# WHAT IS EXPECTED:
From the line with "Segment stomach." through the line with "<instances>...</instances> (empty list", repeat the entries verbatim, both end lines included, and add nothing.

[[ SOURCE INFORMATION open ]]

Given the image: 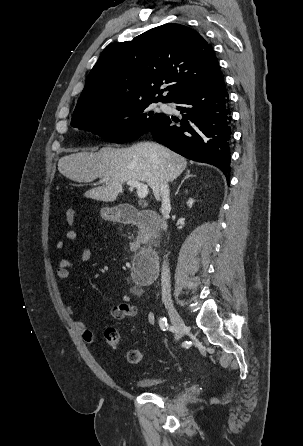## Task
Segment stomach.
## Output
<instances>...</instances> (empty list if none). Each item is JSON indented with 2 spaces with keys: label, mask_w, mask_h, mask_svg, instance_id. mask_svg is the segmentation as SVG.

[[ SOURCE INFORMATION closed ]]
[[ SOURCE INFORMATION open ]]

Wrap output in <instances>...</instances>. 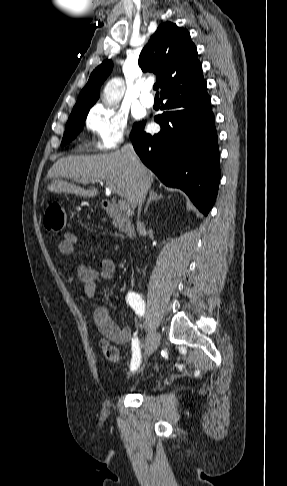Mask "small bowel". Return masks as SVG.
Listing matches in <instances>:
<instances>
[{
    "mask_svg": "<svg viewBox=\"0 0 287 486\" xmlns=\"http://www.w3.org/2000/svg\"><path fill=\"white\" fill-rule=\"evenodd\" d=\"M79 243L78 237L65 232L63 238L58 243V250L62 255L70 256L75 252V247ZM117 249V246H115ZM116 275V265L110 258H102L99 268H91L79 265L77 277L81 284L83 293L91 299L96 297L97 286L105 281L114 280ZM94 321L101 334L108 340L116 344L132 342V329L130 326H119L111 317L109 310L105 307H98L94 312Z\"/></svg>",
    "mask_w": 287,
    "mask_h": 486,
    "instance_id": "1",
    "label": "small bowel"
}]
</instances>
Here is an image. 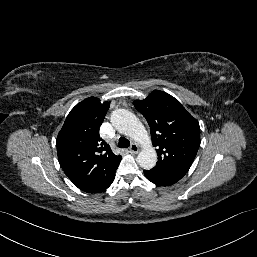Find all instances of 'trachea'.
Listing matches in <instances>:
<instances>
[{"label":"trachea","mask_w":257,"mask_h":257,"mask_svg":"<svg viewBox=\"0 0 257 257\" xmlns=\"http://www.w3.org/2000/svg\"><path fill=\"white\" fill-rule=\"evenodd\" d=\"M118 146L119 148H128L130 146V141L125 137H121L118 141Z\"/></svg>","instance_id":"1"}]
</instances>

[[ SOURCE INFORMATION closed ]]

# RESULT:
Segment stomach.
## Output
<instances>...</instances> (empty list if none). Each item is JSON indented with 2 spaces with keys: label, mask_w, mask_h, mask_svg, instance_id. mask_svg is the segmentation as SVG.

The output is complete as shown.